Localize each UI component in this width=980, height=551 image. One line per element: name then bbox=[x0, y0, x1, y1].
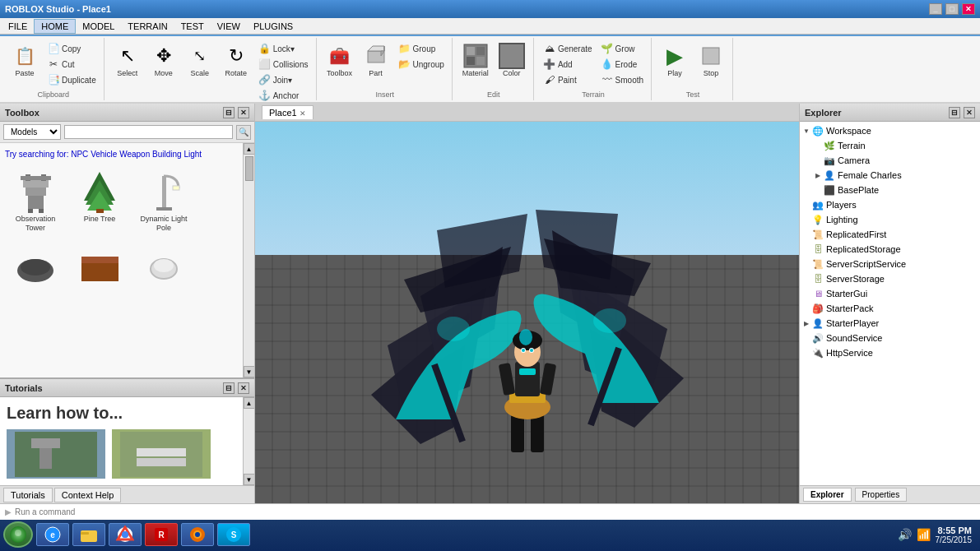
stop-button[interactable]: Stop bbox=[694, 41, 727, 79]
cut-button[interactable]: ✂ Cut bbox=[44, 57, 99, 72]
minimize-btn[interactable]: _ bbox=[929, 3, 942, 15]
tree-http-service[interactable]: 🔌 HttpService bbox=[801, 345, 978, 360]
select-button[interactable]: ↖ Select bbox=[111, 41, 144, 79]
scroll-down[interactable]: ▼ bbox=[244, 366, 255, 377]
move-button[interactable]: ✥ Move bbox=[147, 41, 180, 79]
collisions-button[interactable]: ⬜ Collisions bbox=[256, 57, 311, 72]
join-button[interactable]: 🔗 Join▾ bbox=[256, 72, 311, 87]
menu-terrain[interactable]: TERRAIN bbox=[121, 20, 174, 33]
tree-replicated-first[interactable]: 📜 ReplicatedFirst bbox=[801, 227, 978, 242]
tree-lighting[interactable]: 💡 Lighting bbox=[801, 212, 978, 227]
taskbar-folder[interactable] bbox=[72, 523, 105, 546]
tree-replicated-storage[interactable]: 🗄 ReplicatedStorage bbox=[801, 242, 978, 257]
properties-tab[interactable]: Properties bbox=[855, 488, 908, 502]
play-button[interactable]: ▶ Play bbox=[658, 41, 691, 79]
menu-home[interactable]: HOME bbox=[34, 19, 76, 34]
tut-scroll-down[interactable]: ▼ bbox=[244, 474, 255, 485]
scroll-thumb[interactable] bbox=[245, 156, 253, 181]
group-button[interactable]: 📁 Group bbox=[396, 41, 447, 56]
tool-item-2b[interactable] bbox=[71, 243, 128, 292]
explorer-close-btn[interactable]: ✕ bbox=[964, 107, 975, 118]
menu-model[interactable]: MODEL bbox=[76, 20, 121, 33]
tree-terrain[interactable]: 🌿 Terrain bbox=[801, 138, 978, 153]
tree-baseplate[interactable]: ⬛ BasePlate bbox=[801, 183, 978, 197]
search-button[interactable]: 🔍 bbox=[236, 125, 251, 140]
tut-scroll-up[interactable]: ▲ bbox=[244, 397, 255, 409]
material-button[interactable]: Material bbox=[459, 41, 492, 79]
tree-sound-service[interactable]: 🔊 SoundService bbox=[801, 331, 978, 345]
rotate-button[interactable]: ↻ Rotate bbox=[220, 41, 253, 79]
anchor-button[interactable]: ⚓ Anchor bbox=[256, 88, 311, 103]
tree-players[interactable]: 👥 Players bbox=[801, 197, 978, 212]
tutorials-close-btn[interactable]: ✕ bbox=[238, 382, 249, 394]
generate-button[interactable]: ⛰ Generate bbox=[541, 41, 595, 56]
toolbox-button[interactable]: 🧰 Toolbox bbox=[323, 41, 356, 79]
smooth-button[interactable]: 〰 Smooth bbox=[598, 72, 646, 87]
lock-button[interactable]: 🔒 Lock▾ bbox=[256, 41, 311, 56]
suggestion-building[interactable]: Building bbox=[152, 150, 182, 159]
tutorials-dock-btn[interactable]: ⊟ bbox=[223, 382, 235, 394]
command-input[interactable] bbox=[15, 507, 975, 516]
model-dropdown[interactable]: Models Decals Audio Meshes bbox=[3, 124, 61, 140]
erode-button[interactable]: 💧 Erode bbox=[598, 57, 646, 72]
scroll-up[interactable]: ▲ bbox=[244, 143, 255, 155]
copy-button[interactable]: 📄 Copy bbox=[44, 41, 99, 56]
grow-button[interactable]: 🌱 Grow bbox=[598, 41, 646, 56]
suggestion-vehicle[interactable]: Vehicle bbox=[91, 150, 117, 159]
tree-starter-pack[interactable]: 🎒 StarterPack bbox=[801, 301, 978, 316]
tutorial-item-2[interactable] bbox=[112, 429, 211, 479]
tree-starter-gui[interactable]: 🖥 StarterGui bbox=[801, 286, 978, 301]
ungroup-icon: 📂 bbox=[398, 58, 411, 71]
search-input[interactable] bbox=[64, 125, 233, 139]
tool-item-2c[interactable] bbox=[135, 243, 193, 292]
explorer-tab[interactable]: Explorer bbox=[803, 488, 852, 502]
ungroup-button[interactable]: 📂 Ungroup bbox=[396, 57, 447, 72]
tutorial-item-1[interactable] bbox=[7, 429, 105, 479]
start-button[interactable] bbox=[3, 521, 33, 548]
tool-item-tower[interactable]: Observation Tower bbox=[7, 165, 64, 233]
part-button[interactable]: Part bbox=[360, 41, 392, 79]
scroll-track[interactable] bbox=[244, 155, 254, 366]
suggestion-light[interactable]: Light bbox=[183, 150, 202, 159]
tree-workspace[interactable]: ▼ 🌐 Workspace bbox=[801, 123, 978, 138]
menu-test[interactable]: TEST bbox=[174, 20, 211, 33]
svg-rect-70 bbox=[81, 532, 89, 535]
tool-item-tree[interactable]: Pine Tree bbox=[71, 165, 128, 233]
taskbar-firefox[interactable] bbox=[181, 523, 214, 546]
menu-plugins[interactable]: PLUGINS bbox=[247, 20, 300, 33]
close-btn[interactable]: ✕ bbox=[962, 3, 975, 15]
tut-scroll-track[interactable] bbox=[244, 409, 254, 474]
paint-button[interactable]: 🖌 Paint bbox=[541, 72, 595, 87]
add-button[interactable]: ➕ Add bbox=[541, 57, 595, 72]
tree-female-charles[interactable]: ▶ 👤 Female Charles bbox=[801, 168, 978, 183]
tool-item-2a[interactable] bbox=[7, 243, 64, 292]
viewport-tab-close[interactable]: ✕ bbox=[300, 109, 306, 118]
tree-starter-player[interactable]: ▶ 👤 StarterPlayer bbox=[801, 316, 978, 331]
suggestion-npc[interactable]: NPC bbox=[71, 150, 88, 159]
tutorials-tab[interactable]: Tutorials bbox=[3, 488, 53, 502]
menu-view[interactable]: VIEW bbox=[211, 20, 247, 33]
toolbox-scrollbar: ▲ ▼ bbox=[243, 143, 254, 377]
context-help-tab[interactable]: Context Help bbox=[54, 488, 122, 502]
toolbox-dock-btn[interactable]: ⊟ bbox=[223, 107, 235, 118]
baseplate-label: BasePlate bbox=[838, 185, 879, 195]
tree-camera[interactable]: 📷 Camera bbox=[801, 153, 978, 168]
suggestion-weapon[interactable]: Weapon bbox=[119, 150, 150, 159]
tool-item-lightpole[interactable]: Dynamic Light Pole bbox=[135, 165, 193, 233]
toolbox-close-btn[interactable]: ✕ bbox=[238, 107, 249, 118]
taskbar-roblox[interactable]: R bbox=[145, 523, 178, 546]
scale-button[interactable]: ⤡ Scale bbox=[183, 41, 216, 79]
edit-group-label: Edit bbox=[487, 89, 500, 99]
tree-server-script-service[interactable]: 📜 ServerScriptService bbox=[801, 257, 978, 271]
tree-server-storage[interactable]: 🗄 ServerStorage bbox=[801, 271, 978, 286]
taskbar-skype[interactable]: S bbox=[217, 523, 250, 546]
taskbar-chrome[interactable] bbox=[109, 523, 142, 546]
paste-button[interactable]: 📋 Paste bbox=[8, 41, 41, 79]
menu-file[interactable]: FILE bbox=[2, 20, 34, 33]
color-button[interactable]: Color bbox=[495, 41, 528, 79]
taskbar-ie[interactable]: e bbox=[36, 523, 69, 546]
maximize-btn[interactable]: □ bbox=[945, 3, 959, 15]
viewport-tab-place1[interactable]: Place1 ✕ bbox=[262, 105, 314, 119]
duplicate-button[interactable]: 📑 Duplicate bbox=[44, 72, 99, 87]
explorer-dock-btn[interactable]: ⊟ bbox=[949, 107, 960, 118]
----------
▶ **ACTIVITY**
Return all the records exactly. Skip the pictures.

▶ **RESULT**
Localize each UI component in this width=980, height=551 image. One line per element: name then bbox=[x0, y0, x1, y1].
stop-button[interactable]: Stop bbox=[694, 41, 727, 79]
cut-button[interactable]: ✂ Cut bbox=[44, 57, 99, 72]
minimize-btn[interactable]: _ bbox=[929, 3, 942, 15]
tree-http-service[interactable]: 🔌 HttpService bbox=[801, 345, 978, 360]
select-button[interactable]: ↖ Select bbox=[111, 41, 144, 79]
scroll-down[interactable]: ▼ bbox=[244, 366, 255, 377]
move-button[interactable]: ✥ Move bbox=[147, 41, 180, 79]
collisions-button[interactable]: ⬜ Collisions bbox=[256, 57, 311, 72]
join-button[interactable]: 🔗 Join▾ bbox=[256, 72, 311, 87]
menu-terrain[interactable]: TERRAIN bbox=[121, 20, 174, 33]
tree-replicated-first[interactable]: 📜 ReplicatedFirst bbox=[801, 227, 978, 242]
tree-lighting[interactable]: 💡 Lighting bbox=[801, 212, 978, 227]
taskbar-folder[interactable] bbox=[72, 523, 105, 546]
tree-replicated-storage[interactable]: 🗄 ReplicatedStorage bbox=[801, 242, 978, 257]
properties-tab[interactable]: Properties bbox=[855, 488, 908, 502]
play-button[interactable]: ▶ Play bbox=[658, 41, 691, 79]
menu-home[interactable]: HOME bbox=[34, 19, 76, 34]
tut-scroll-down[interactable]: ▼ bbox=[244, 474, 255, 485]
scroll-thumb[interactable] bbox=[245, 156, 253, 181]
group-button[interactable]: 📁 Group bbox=[396, 41, 447, 56]
tool-item-2b[interactable] bbox=[71, 243, 128, 292]
explorer-close-btn[interactable]: ✕ bbox=[964, 107, 975, 118]
menu-model[interactable]: MODEL bbox=[76, 20, 121, 33]
tree-terrain[interactable]: 🌿 Terrain bbox=[801, 138, 978, 153]
tree-baseplate[interactable]: ⬛ BasePlate bbox=[801, 183, 978, 197]
search-button[interactable]: 🔍 bbox=[236, 125, 251, 140]
tut-scroll-up[interactable]: ▲ bbox=[244, 397, 255, 409]
material-button[interactable]: Material bbox=[459, 41, 492, 79]
tree-sound-service[interactable]: 🔊 SoundService bbox=[801, 331, 978, 345]
rotate-button[interactable]: ↻ Rotate bbox=[220, 41, 253, 79]
anchor-button[interactable]: ⚓ Anchor bbox=[256, 88, 311, 103]
tree-players[interactable]: 👥 Players bbox=[801, 197, 978, 212]
tutorials-close-btn[interactable]: ✕ bbox=[238, 382, 249, 394]
generate-button[interactable]: ⛰ Generate bbox=[541, 41, 595, 56]
toolbox-button[interactable]: 🧰 Toolbox bbox=[323, 41, 356, 79]
smooth-button[interactable]: 〰 Smooth bbox=[598, 72, 646, 87]
lock-button[interactable]: 🔒 Lock▾ bbox=[256, 41, 311, 56]
suggestion-building[interactable]: Building bbox=[152, 150, 182, 159]
tutorials-dock-btn[interactable]: ⊟ bbox=[223, 382, 235, 394]
command-input[interactable] bbox=[15, 507, 975, 516]
model-dropdown[interactable]: Models Decals Audio Meshes bbox=[3, 124, 61, 140]
erode-button[interactable]: 💧 Erode bbox=[598, 57, 646, 72]
scroll-up[interactable]: ▲ bbox=[244, 143, 255, 155]
copy-button[interactable]: 📄 Copy bbox=[44, 41, 99, 56]
grow-button[interactable]: 🌱 Grow bbox=[598, 41, 646, 56]
suggestion-vehicle[interactable]: Vehicle bbox=[91, 150, 117, 159]
tree-starter-pack[interactable]: 🎒 StarterPack bbox=[801, 301, 978, 316]
tutorial-item-2[interactable] bbox=[112, 429, 211, 479]
tree-starter-gui[interactable]: 🖥 StarterGui bbox=[801, 286, 978, 301]
ungroup-icon: 📂 bbox=[398, 58, 411, 71]
search-input[interactable] bbox=[64, 125, 233, 139]
tool-item-2c[interactable] bbox=[135, 243, 193, 292]
explorer-tab[interactable]: Explorer bbox=[803, 488, 852, 502]
ungroup-button[interactable]: 📂 Ungroup bbox=[396, 57, 447, 72]
tutorial-item-1[interactable] bbox=[7, 429, 105, 479]
start-button[interactable] bbox=[3, 521, 33, 548]
tool-item-tower[interactable]: Observation Tower bbox=[7, 165, 64, 233]
part-button[interactable]: Part bbox=[360, 41, 392, 79]
scroll-track[interactable] bbox=[244, 155, 254, 366]
suggestion-light[interactable]: Light bbox=[183, 150, 202, 159]
tree-workspace[interactable]: ▼ 🌐 Workspace bbox=[801, 123, 978, 138]
menu-test[interactable]: TEST bbox=[174, 20, 211, 33]
svg-rect-70 bbox=[81, 532, 89, 535]
tool-item-tree[interactable]: Pine Tree bbox=[71, 165, 128, 233]
taskbar-firefox[interactable] bbox=[181, 523, 214, 546]
menu-plugins[interactable]: PLUGINS bbox=[247, 20, 300, 33]
close-btn[interactable]: ✕ bbox=[962, 3, 975, 15]
tut-scroll-track[interactable] bbox=[244, 409, 254, 474]
paint-button[interactable]: 🖌 Paint bbox=[541, 72, 595, 87]
add-button[interactable]: ➕ Add bbox=[541, 57, 595, 72]
tree-female-charles[interactable]: ▶ 👤 Female Charles bbox=[801, 168, 978, 183]
tool-item-2a[interactable] bbox=[7, 243, 64, 292]
viewport-tab-close[interactable]: ✕ bbox=[300, 109, 306, 118]
tree-starter-player[interactable]: ▶ 👤 StarterPlayer bbox=[801, 316, 978, 331]
suggestion-npc[interactable]: NPC bbox=[71, 150, 88, 159]
tutorials-tab[interactable]: Tutorials bbox=[3, 488, 53, 502]
menu-view[interactable]: VIEW bbox=[211, 20, 247, 33]
toolbox-scrollbar: ▲ ▼ bbox=[243, 143, 254, 377]
context-help-tab[interactable]: Context Help bbox=[54, 488, 122, 502]
toolbox-dock-btn[interactable]: ⊟ bbox=[223, 107, 235, 118]
baseplate-label: BasePlate bbox=[838, 185, 879, 195]
tree-camera[interactable]: 📷 Camera bbox=[801, 153, 978, 168]
suggestion-weapon[interactable]: Weapon bbox=[119, 150, 150, 159]
tool-item-lightpole[interactable]: Dynamic Light Pole bbox=[135, 165, 193, 233]
toolbox-close-btn[interactable]: ✕ bbox=[238, 107, 249, 118]
taskbar-roblox[interactable]: R bbox=[145, 523, 178, 546]
scale-button[interactable]: ⤡ Scale bbox=[183, 41, 216, 79]
edit-group-label: Edit bbox=[487, 89, 500, 99]
tree-server-script-service[interactable]: 📜 ServerScriptService bbox=[801, 257, 978, 271]
tree-server-storage[interactable]: 🗄 ServerStorage bbox=[801, 271, 978, 286]
taskbar-skype[interactable]: S bbox=[217, 523, 250, 546]
taskbar-chrome[interactable] bbox=[109, 523, 142, 546]
paste-button[interactable]: 📋 Paste bbox=[8, 41, 41, 79]
menu-file[interactable]: FILE bbox=[2, 20, 34, 33]
color-button[interactable]: Color bbox=[495, 41, 528, 79]
taskbar-ie[interactable]: e bbox=[36, 523, 69, 546]
maximize-btn[interactable]: □ bbox=[945, 3, 959, 15]
viewport-tab-place1[interactable]: Place1 ✕ bbox=[262, 105, 314, 119]
duplicate-button[interactable]: 📑 Duplicate bbox=[44, 72, 99, 87]
explorer-dock-btn[interactable]: ⊟ bbox=[949, 107, 960, 118]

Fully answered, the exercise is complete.